Next, we try the extractXi function which allows to extract hierarchical clusters, execute with \(\xi=0.3\):
optics <- extractXi(res, xi=0.15)
plot(optics)
Take a plot of the clustering obtained:
plot3D_cluster(optics, mm)
The group obtained is not very accurate.
Stats with different values:
mm$cluster_id <- as.numeric(optics$cluster)
mm5 <- get_elements_in_m5_groups(mm)
all <- execute_stats(mm, optics)
print_stats(all)
## [1] "Mean purity 0.491136774752794"
## [1] "Mean completness 0.944621753671659"
## [1] "Sum. recovery 0.735177865612648"
## [1] "Undetected groups 16 out of 95"
## [1] "Detected pure and complete groups 13 out of 95"
## [1] "Detected real groups 86 out of 95"
We can directly apply extractDBSCAN on the OPTICS model:
blo_scan <- extractDBSCAN(res, eps_cl = 0.00075)

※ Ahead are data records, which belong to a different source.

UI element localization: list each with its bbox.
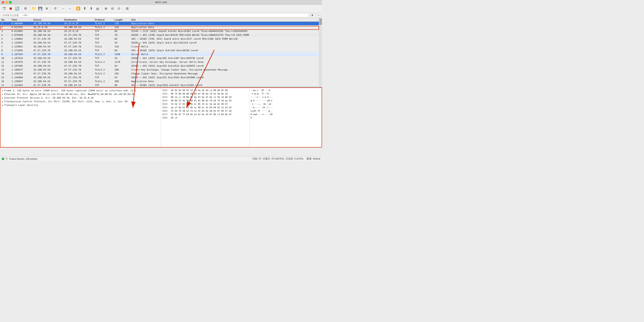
back-button[interactable]: ← bbox=[60, 6, 66, 12]
detail-item[interactable]: ▶Internet Protocol Version 4, Src: 10.20… bbox=[0, 96, 161, 100]
table-cell: 1.188537 bbox=[10, 68, 32, 72]
columns-button[interactable]: ⊞ bbox=[124, 6, 130, 12]
table-row[interactable]: 81.17209947.57.239.7810.200.94.54TCP6044… bbox=[0, 49, 319, 53]
settings-button[interactable]: ⚙ bbox=[22, 6, 28, 12]
table-row[interactable]: 61.12895510.200.94.5447.57.239.78TCP5456… bbox=[0, 41, 319, 45]
traffic-lights bbox=[2, 1, 12, 4]
table-row[interactable]: 131.18853710.200.94.5447.57.239.78TLSv1.… bbox=[0, 68, 319, 72]
packet-scrollbar[interactable] bbox=[319, 18, 322, 87]
table-cell: 10.25.8.29 bbox=[63, 29, 94, 33]
hex-offset: 0020 bbox=[162, 96, 170, 99]
filter-dropdown-button[interactable]: ▼ bbox=[310, 13, 315, 17]
col-time[interactable]: Time bbox=[10, 18, 32, 22]
expand-arrow: ▶ bbox=[2, 104, 3, 106]
table-cell: 10.200.94.54 bbox=[32, 29, 63, 33]
hex-row: 008045 c5 bbox=[162, 116, 248, 120]
table-row[interactable]: 171.32246347.57.239.7810.200.94.54TCP604… bbox=[0, 83, 319, 87]
hex-bytes: 00 74 00 40 00 40 06 bf 50 0a c8 5e 36 0… bbox=[171, 92, 248, 96]
table-cell: 10.200.94.54 bbox=[63, 37, 94, 41]
packet-table-header: No. Time Source Destination Protocol Len… bbox=[0, 18, 319, 22]
detail-item[interactable]: ▶Frame 1: 130 bytes on wire (1040 bits),… bbox=[0, 89, 161, 92]
frame-info: Frame (frame), 130 byte(s) bbox=[9, 158, 37, 160]
hex-row: 002008 1d cc 19 08 43 0a 07 6e df 6b c1 … bbox=[162, 96, 248, 99]
forward-button[interactable]: → bbox=[67, 6, 73, 12]
ascii-row: R·owd··· n·····kO bbox=[251, 113, 320, 116]
table-row[interactable]: 51.12888347.57.239.7810.200.94.54TCP6644… bbox=[0, 37, 319, 41]
stop-button[interactable]: ⏹ bbox=[8, 6, 14, 12]
detail-left: ▶Frame 1: 130 bytes on wire (1040 bits),… bbox=[0, 88, 161, 147]
ascii-text: ·t·@·@· ·P··^6·· bbox=[251, 93, 271, 95]
hex-offset: 0050 bbox=[162, 106, 170, 109]
table-cell: 11 bbox=[0, 60, 10, 64]
detail-item[interactable]: ▶Ethernet II, Src: Apple_28:4d:ca (14:7d… bbox=[0, 92, 161, 96]
table-cell: 10.200.94.54 bbox=[63, 26, 94, 29]
table-cell: 1.128883 bbox=[10, 37, 32, 41]
detail-right: 0000e8 95 6d 68 01 14 7d da 28 4d ca 08 … bbox=[161, 88, 322, 147]
colorize-button[interactable]: ▤ bbox=[94, 6, 100, 12]
table-cell: TCP bbox=[94, 56, 113, 60]
detail-item[interactable]: ▶Transport Layer Security bbox=[0, 103, 161, 107]
ascii-text: E· bbox=[251, 117, 253, 119]
refresh-button[interactable]: ↺ bbox=[52, 6, 58, 12]
ascii-text: ··k····· lA·`[··· bbox=[251, 106, 272, 109]
table-row[interactable]: 101.18761610.200.94.5447.57.239.78TCP545… bbox=[0, 56, 319, 60]
table-row[interactable]: 161.23860710.200.94.5447.57.239.78TLSv1.… bbox=[0, 80, 319, 83]
table-cell: 15 bbox=[0, 76, 10, 80]
detail-item[interactable]: ▶Transmission Control Protocol, Src Port… bbox=[0, 100, 161, 103]
table-cell: 10.200.94.54 bbox=[32, 22, 63, 26]
ascii-row: u]y8··R· ·····@_· bbox=[251, 109, 320, 113]
save-button[interactable]: 💾 bbox=[37, 6, 43, 12]
filter-input[interactable] bbox=[1, 13, 309, 17]
zoom-out-button[interactable]: ⊖ bbox=[109, 6, 115, 12]
table-row[interactable]: 41.07699810.200.94.5447.57.239.78TCP7856… bbox=[0, 33, 319, 37]
col-protocol[interactable]: Protocol bbox=[94, 18, 113, 22]
table-cell: TCP bbox=[94, 33, 113, 37]
col-no[interactable]: No. bbox=[0, 18, 10, 22]
table-cell: 1.238408 bbox=[10, 76, 32, 80]
table-row[interactable]: 121.18790510.200.94.5447.57.239.78TCP545… bbox=[0, 64, 319, 68]
table-cell: Application Data bbox=[130, 80, 319, 83]
zoom-reset-button[interactable]: ⊙ bbox=[116, 6, 122, 12]
table-cell: 47.57.239.78 bbox=[63, 68, 94, 72]
table-cell: Client Key Exchange, Change Cipher Spec,… bbox=[130, 68, 319, 72]
sep7 bbox=[123, 7, 123, 11]
restart-button[interactable]: 🔄 bbox=[14, 6, 20, 12]
scrollbar-thumb[interactable] bbox=[320, 19, 322, 25]
hex-bytes: 52 8e 6f 77 64 bb a2 b2 6e d3 8f 86 c3 8… bbox=[171, 113, 248, 116]
ascii-row: ·t·@·@· ·P··^6·· bbox=[251, 92, 320, 96]
scroll-down-button[interactable]: ⬇ bbox=[88, 6, 94, 12]
maximize-button[interactable] bbox=[9, 1, 12, 4]
table-row[interactable]: 30.01300510.200.94.5410.25.8.29TCP665224… bbox=[0, 29, 319, 33]
filter-apply-button[interactable]: → bbox=[316, 13, 321, 17]
shark-icon[interactable]: 🦈 bbox=[1, 6, 7, 12]
col-source[interactable]: Source bbox=[32, 18, 63, 22]
col-destination[interactable]: Destination bbox=[63, 18, 94, 22]
table-cell: 13 bbox=[0, 68, 10, 72]
scroll-top-button[interactable]: ⏫ bbox=[75, 6, 81, 12]
open-button[interactable]: 📁 bbox=[31, 6, 37, 12]
table-cell: 54 bbox=[113, 41, 130, 45]
edit-icon[interactable]: ✎ bbox=[6, 157, 8, 160]
table-row[interactable]: 141.23833947.57.239.7810.200.94.54TLSv1.… bbox=[0, 72, 319, 76]
table-row[interactable]: 20.01293510.25.8.2910.200.94.54TLSv1.212… bbox=[0, 26, 319, 29]
table-cell: 56585 → 443 [ACK] Seq=291 Ack=2563 Win=2… bbox=[130, 76, 319, 80]
table-cell: 180 bbox=[113, 68, 130, 72]
close-button[interactable] bbox=[2, 1, 4, 4]
table-cell: Client Hello bbox=[130, 45, 319, 49]
table-cell: 10.200.94.54 bbox=[63, 72, 94, 76]
col-info[interactable]: Info bbox=[130, 18, 319, 22]
scroll-up-button[interactable]: ⬆ bbox=[82, 6, 88, 12]
table-row[interactable]: 151.23840810.200.94.5447.57.239.78TCP545… bbox=[0, 76, 319, 80]
close-file-button[interactable]: ✕ bbox=[44, 6, 50, 12]
table-row[interactable]: 91.18756447.57.239.7810.200.94.54TLSv1.2… bbox=[0, 53, 319, 56]
table-row[interactable]: 71.12906110.200.94.5447.57.239.78TLSv121… bbox=[0, 45, 319, 49]
table-row[interactable]: 10.00000010.200.94.5410.25.8.29TLSv1.213… bbox=[0, 22, 319, 26]
table-cell: 56585 → 443 [SYN] Seq=0 Win=65535 MSS=14… bbox=[130, 33, 319, 37]
table-cell: TLSv1.2 bbox=[94, 26, 113, 29]
zoom-in-button[interactable]: ⊕ bbox=[103, 6, 109, 12]
ascii-text: @·5····· ····p0·C bbox=[251, 100, 272, 102]
col-length[interactable]: Length bbox=[113, 18, 130, 22]
minimize-button[interactable] bbox=[5, 1, 8, 4]
table-cell: 47.57.239.78 bbox=[63, 76, 94, 80]
table-row[interactable]: 111.18787647.57.239.7810.200.94.54TLSv1.… bbox=[0, 60, 319, 64]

mm$cluster_id <- blo_scan$cluster
mm5 <- get_elements_in_m5_groups(mm)
plot(blo_scan)
We have, on one hand all groups with more than min_members members (made up by a reduced amount of galaxies from catalog) , in the other hand we have the output-clusters from DBSCAN:
plot3D_cluster(blo_scan, points)
all <- execute_stats(mm, blo_scan)
head(all, 5)
## cluster_id group_id total_in_group total_in_cluster total_in_cluster_group
## 1 1 229735 1 7 1
## 2 2 17087 3 20 3
## 3 9 36542 2 5 2
## 4 187 442 30 93 30
## 5 6 16267 3 11 3
## purity completn spurious bad_class is_pur is_comp recovery is_real
## 1 0.1428571 1 6 0 0 1 0 0
## 2 0.1500000 1 17 0 0 1 0 0
## 3 0.4000000 1 3 0 0 1 0 0
## 4 0.3225806 1 63 0 0 1 0 1
## 5 0.2727273 1 8 0 0 1 0 0
print_stats(all)
## [1] "Mean purity 0.360264347276887"
## [1] "Mean completness 0.994218055128319"
## [1] "Sum. recovery 0.203162055335968"
## [1] "Undetected groups 35 out of 95"
## [1] "Detected pure and complete groups 13 out of 95"

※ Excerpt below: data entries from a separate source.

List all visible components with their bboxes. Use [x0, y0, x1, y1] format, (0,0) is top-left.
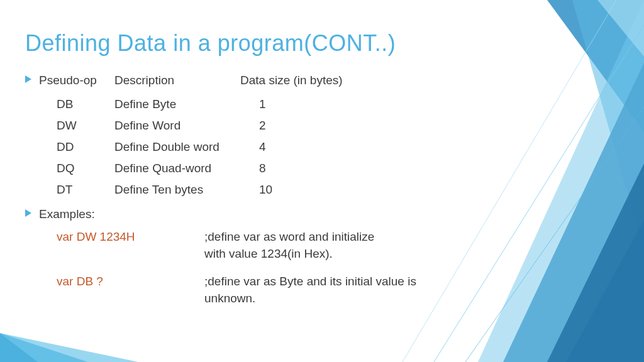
table-row: DQ Define Quad-word 8 — [57, 158, 619, 179]
table-row: DW Define Word 2 — [57, 115, 619, 136]
examples-label: Examples: — [39, 206, 95, 224]
table-body: DB Define Byte 1 DW Define Word 2 DD Def… — [57, 94, 619, 201]
triangle-bullet-icon — [25, 75, 31, 83]
table-row: DB Define Byte 1 — [57, 94, 619, 115]
svg-marker-0 — [0, 333, 88, 362]
table-header: Pseudo-op Description Data size (in byte… — [39, 72, 366, 90]
slide-title: Defining Data in a program(CONT..) — [25, 30, 619, 57]
header-size: Data size (in bytes) — [240, 72, 366, 90]
header-op: Pseudo-op — [39, 72, 114, 90]
example-code: var DW 1234H — [57, 229, 204, 262]
bullet-examples-row: Examples: — [25, 206, 619, 224]
svg-marker-1 — [0, 333, 138, 362]
table-row: DD Define Double word 4 — [57, 136, 619, 158]
example-comment: ;define var as word and initialize with … — [204, 229, 374, 262]
example-item: var DB ? ;define var as Byte and its ini… — [57, 273, 619, 307]
bullet-header-row: Pseudo-op Description Data size (in byte… — [25, 72, 619, 90]
table-row: DT Define Ten bytes 10 — [57, 179, 619, 200]
triangle-bullet-icon — [25, 209, 31, 217]
example-code: var DB ? — [57, 273, 204, 307]
header-desc: Description — [114, 72, 240, 90]
example-item: var DW 1234H ;define var as word and ini… — [57, 229, 619, 262]
slide-content: Defining Data in a program(CONT..) Pseud… — [0, 0, 644, 319]
example-comment: ;define var as Byte and its initial valu… — [204, 273, 469, 307]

## [1] "Detected real groups 60 out of 95"
We can now test over different values in order to obtain optimal eps_cl hyper-parameter:
#It is easy to transform onto a function which admits a sequence and a res set.
eps_sequence_test <- seq(0.0001, 0.0007, 0.0002)
x_stats <- extract_stats_dbscan(eps_sequence_test, res)
## [1] "Extracting DBSCAN stats for epsI=1e-04"
## [1] "Extracting DBSCAN stats for epsI=3e-04"
## [1] "Extracting DBSCAN stats for epsI=5e-04"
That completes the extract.